PROBLEM REQUIREMENTS -> Comb through the entries for "voor" and pull out each line that holds it.
#### RECORDS PROVIDED
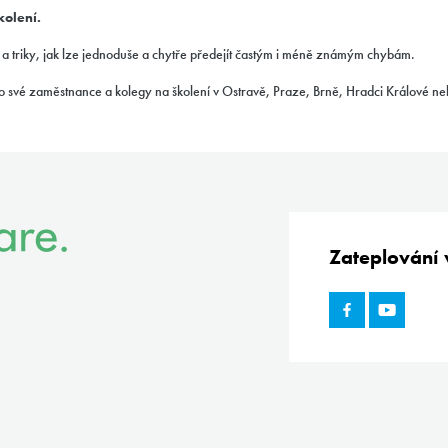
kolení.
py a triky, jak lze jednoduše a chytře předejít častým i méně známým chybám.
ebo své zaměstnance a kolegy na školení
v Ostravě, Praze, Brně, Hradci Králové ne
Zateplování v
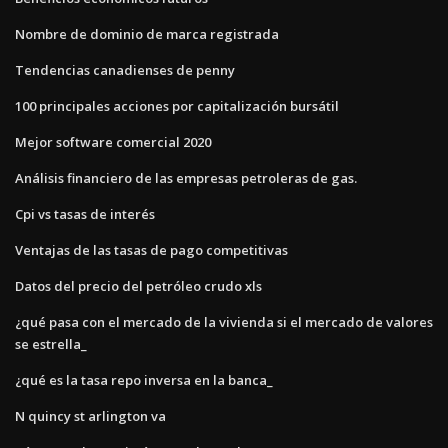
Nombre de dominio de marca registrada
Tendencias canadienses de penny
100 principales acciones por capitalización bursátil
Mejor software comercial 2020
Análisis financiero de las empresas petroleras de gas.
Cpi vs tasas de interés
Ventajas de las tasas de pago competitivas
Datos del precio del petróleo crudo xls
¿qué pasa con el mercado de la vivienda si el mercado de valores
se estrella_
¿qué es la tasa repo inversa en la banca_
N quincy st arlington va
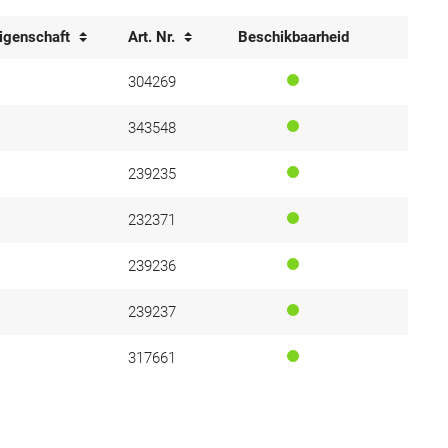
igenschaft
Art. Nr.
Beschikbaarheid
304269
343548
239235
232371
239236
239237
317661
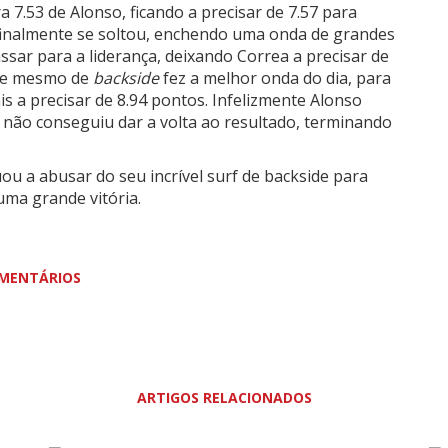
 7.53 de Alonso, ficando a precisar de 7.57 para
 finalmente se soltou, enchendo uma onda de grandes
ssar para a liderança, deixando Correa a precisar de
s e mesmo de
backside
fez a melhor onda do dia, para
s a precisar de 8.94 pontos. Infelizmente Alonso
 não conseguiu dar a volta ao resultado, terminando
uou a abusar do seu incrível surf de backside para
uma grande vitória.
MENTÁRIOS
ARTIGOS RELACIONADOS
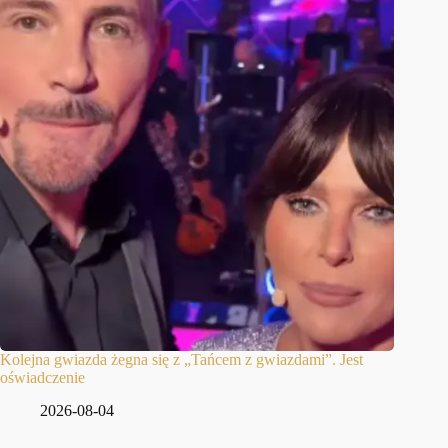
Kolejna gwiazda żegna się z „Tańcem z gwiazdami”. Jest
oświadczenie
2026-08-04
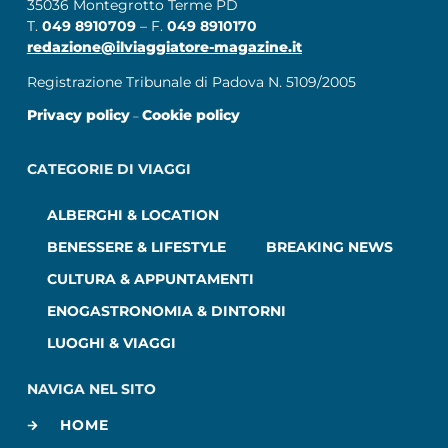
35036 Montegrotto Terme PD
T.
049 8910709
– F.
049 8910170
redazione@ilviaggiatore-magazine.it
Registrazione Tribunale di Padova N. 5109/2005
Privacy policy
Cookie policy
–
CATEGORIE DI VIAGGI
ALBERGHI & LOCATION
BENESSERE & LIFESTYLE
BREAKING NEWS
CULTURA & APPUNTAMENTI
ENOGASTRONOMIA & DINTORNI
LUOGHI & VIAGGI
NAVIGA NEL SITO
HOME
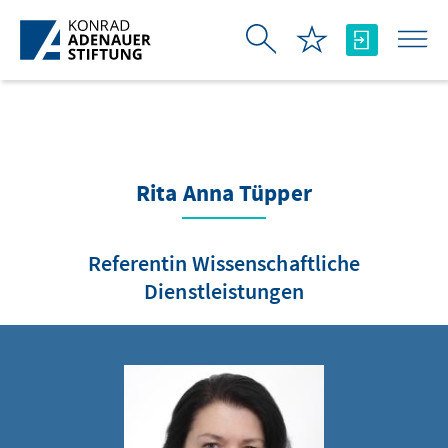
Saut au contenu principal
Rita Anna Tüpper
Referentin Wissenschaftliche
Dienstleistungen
########
#### RECORDS PROVIDED
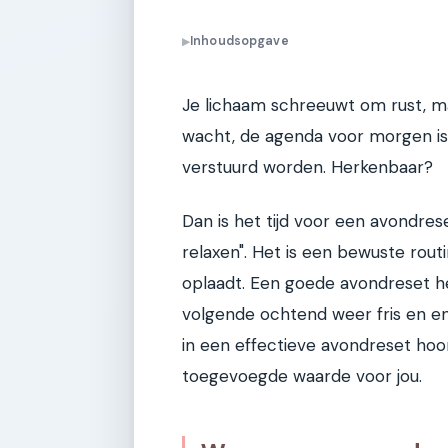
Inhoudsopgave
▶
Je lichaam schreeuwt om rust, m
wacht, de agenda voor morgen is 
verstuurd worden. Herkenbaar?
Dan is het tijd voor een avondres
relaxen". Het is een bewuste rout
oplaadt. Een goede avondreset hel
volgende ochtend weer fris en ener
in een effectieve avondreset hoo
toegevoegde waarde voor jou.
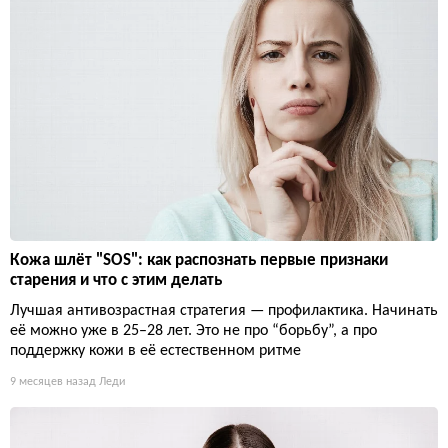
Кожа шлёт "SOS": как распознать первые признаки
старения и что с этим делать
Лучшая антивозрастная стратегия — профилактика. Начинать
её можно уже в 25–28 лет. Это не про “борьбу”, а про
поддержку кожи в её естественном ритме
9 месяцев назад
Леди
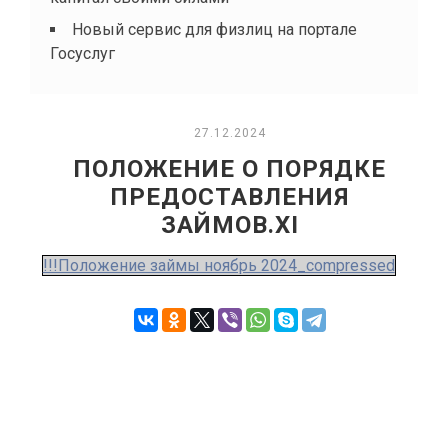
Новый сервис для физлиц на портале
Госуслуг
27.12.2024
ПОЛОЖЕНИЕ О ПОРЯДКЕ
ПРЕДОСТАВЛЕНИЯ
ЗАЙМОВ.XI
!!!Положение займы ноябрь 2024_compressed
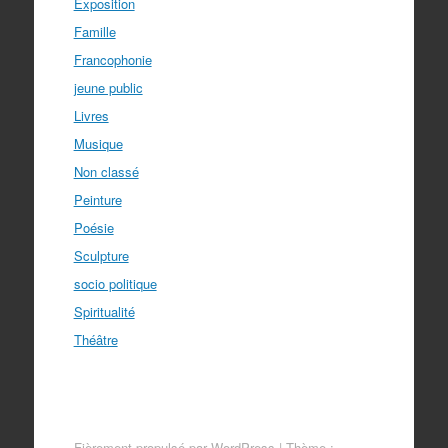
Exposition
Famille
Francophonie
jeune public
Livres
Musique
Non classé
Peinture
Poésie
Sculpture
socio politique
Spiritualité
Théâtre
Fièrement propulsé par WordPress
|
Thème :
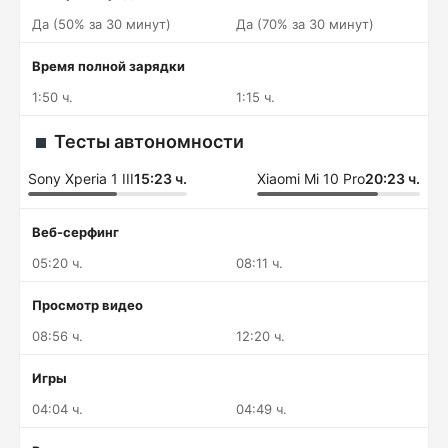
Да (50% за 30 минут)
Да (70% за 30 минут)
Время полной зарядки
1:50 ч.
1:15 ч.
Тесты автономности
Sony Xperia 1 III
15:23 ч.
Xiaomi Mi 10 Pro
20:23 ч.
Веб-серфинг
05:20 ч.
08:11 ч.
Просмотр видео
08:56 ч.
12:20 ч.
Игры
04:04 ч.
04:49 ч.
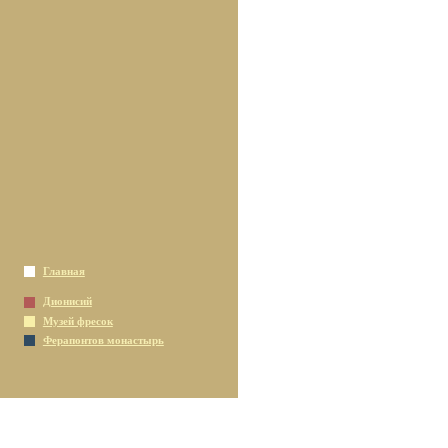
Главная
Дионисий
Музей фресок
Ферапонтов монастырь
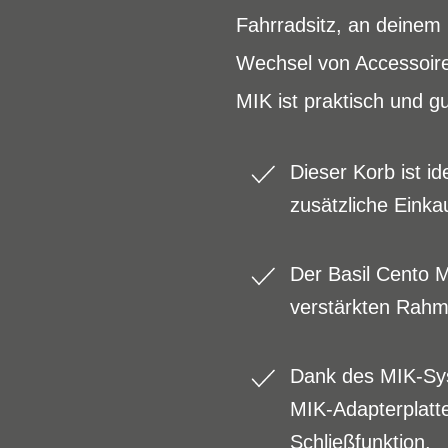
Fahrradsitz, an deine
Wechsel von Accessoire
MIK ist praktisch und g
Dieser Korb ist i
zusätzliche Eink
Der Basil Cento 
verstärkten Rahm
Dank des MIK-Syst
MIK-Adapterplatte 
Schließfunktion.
########
#### RECORDS PROVIDED
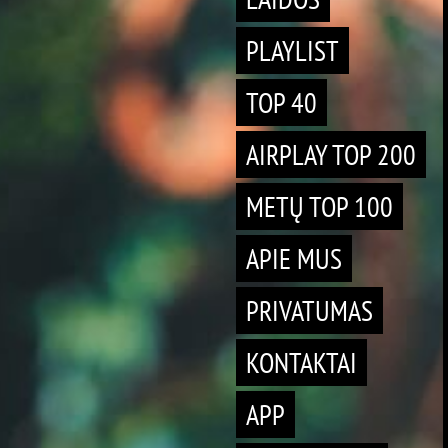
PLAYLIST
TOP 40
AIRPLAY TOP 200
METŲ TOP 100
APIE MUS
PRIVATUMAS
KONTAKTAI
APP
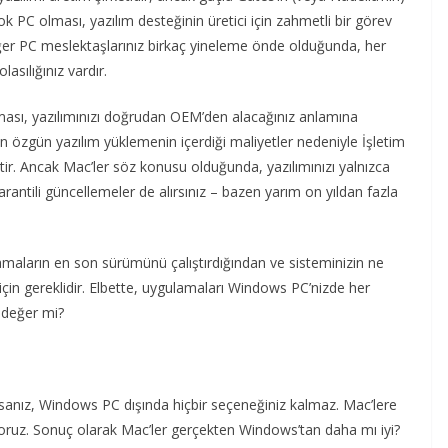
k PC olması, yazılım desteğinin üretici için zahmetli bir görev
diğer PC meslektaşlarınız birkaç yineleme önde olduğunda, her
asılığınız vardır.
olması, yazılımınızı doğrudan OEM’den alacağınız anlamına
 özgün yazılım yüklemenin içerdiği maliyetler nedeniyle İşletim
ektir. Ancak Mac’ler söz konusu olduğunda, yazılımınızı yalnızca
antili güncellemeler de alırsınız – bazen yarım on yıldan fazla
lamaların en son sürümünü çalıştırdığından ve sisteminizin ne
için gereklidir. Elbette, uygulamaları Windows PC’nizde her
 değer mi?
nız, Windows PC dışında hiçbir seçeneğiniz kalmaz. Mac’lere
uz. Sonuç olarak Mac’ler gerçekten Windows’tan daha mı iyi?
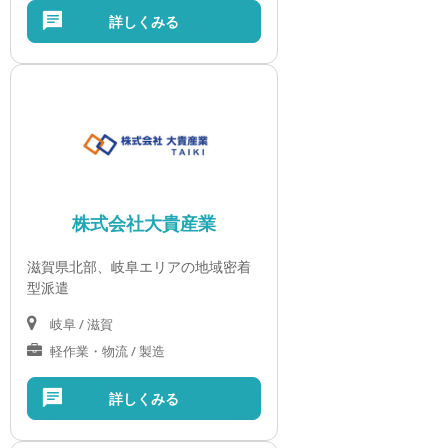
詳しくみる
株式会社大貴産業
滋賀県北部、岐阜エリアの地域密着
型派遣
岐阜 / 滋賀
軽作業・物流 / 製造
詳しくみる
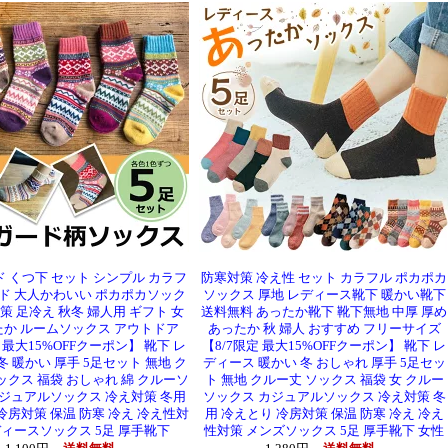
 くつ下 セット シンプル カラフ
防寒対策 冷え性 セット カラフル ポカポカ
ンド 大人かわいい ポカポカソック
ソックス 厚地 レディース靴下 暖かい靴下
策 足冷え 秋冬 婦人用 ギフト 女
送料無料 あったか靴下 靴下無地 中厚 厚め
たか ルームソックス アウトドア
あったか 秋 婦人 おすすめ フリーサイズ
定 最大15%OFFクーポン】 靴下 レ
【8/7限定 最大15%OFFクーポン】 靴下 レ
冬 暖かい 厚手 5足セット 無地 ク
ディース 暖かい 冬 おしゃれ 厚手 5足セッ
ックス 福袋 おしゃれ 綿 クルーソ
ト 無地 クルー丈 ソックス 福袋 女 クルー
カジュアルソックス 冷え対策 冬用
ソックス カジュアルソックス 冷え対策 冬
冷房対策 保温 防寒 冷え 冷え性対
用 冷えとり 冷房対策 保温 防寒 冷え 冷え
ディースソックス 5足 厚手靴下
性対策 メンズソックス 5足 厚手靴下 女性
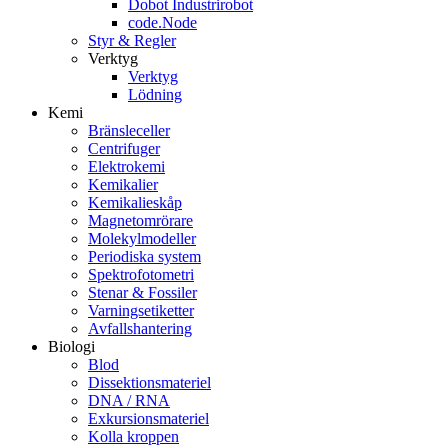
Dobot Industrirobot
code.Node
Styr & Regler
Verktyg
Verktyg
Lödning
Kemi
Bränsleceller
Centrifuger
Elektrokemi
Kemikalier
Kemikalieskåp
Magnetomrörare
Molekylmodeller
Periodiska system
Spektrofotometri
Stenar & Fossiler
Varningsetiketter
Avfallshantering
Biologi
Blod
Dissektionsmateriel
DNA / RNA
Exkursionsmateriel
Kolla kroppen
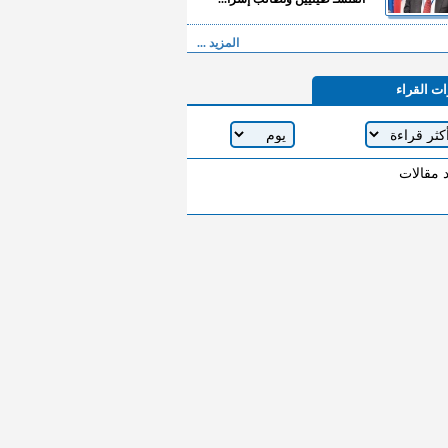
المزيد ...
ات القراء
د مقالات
########
WRITTEN SOLUTION ->
wacht, de agenda voor morgen is 
Dan is het tijd voor een avondres
toegevoegde waarde voor jou.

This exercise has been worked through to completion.